◆ EXERCISE BRIEF
In the entries below, find the line with "Mieszkania kujawsko-pomorskie" and the line with "Mieszkania wielkopolskie". Reproduce those two lines and every line between them exactly, and nothing more.

[EXCERPTED DATA]

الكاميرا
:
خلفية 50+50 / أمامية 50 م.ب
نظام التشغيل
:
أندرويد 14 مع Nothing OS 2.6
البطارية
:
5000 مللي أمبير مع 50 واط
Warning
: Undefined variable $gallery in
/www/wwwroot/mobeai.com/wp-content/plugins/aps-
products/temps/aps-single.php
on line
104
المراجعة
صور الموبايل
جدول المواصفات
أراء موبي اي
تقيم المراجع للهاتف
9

[/EXCERPTED DATA]
[EXCERPTED DATA]

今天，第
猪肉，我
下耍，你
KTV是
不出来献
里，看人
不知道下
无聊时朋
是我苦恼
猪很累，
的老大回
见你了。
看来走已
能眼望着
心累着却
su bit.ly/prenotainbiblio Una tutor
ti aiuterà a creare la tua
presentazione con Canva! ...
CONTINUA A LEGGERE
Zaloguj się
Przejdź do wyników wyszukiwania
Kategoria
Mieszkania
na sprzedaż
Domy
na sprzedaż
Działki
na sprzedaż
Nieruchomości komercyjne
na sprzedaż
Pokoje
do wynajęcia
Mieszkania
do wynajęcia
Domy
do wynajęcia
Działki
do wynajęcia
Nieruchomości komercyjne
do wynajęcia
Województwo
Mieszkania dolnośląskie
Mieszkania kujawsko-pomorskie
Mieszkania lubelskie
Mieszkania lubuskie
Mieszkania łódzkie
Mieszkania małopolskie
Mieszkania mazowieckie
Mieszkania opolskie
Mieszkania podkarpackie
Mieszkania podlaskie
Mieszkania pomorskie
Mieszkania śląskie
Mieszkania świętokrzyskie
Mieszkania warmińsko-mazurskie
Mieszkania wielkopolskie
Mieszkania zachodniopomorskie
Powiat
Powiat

[/EXCERPTED DATA]

◆ ANSWER TO THIS TASK
Mieszkania kujawsko-pomorskie
Mieszkania lubelskie
Mieszkania lubuskie
Mieszkania łódzkie
Mieszkania małopolskie
Mieszkania mazowieckie
Mieszkania opolskie
Mieszkania podkarpackie
Mieszkania podlaskie
Mieszkania pomorskie
Mieszkania śląskie
Mieszkania świętokrzyskie
Mieszkania warmińsko-mazurskie
Mieszkania wielkopolskie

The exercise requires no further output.